È questa la storia che volete continuare a sentire finché campate? O magari vi andrebbe qualcosa di nuovo?
Nuovo e antichissimo, ovviamente. Non stiamo dicendo che Lamb nasca dal nulla. Attinge alla tradizione nordica radicata nei secoli e secoli e secoli barbarici, pastorizi… Certo che se l’avessero ambientato in Sardegna, sarebbe venuto giù l’intero Ministero del politicamente corretto, tenendo a mente la persecuzione mediatica di Paolo Villaggio quando ironizzò sul luogo comune dei pastori e le pecore, ma lasciamo stare.
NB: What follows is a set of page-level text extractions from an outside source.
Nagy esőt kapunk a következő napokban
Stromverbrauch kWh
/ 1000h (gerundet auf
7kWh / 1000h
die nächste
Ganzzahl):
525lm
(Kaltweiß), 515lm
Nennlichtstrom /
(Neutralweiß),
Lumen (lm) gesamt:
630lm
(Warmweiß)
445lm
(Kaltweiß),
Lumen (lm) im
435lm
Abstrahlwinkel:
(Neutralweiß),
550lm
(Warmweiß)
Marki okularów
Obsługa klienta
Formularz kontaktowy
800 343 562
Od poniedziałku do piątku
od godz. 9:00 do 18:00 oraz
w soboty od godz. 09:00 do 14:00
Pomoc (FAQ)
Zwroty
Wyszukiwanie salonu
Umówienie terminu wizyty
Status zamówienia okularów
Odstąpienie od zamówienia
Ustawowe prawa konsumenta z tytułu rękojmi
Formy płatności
Personalmente ho ripensato alla pecora Dolly, alle dispute morali sulla clonazione e poi sul concepimento assistito, e le paure serpentine della Mucca pazza, morbo suggestivo in cui la bestia e l’umano, rischiarono di fondersi in una specie di sogno bagnato sdanghero.
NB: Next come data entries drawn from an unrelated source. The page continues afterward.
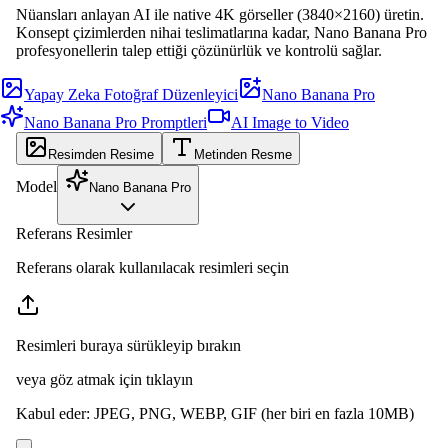
Nüansları anlayan AI ile native 4K görseller (3840×2160) üretin.
Konsept çizimlerden nihai teslimatlarına kadar, Nano Banana Pro
profesyonellerin talep ettiği çözünürlük ve kontrolü sağlar.
Yapay Zeka Fotoğraf Düzenleyici
Nano Banana Pro
Nano Banana Pro Promptleri
AI Image to Video
Resimden Resime
Metinden Resme
Model
Nano Banana Pro
Referans Resimler
Referans olarak kullanılacak resimleri seçin
Resimleri buraya sürükleyip bırakın
veya göz atmak için tıklayın
Kabul eder
:
JPEG, PNG, WEBP, GIF
(her biri en fazla 10MB)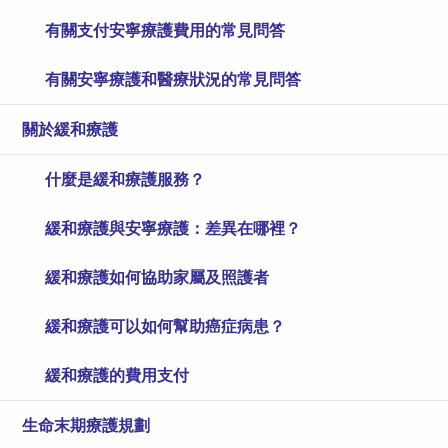
有關支付安寧療護費用的常見問答
有關安寧療護和醫療狀況的常見問答
關於緩和療護
什麼是緩和療護服務？
緩和療護與安寧療護：差異在哪裡？
緩和療護如何協助家屬及照護者
緩和療護可以如何幫助癌症病患？
緩和療護的費用支付
生命末期療護規劃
Ma Lamb è soprattutto un film sulla perdita. Non c’è mai niente di davvero alieno. L’uomo per quanto fantasioso, può raccontare sempre e solo di se stesso. Sotto il cielo d’Islanda, tra le brulle distese western di lì, dove a detta della protagonista Noomi Rapace, non è il posto adatto a chi non voglia aprire il cuore e abbracciare il creato (perché non ci sono molti posti dove nascondersi) in fondo anche sotto quest’immensità meravigliosa e spietata, c’è sempre una piccola storia di piccoli uomini alle prese con le proprie piccole disperazioni.
La disperazione è una bella cosa però, perché non ha confini. Apre l’uomo all’infinito. Infinito dolore, infinito delirio, infinite sofferenze… che poi l’infinito è un’illusione, visto che a un certo punto la morte arriva e timbra la finitudine dell’uomo stesso, ma solo se vi identificherete con il vostro corpo, altrimenti…
Morte che a viverla mette l’uomo in una posizione priva di confini, nell’incertezza, nel dolore senza fondo, nella vertigine di un cielo limpido, altissimo e completamente privo di appigli. Ma stavamo parlando di Lamb… scusate.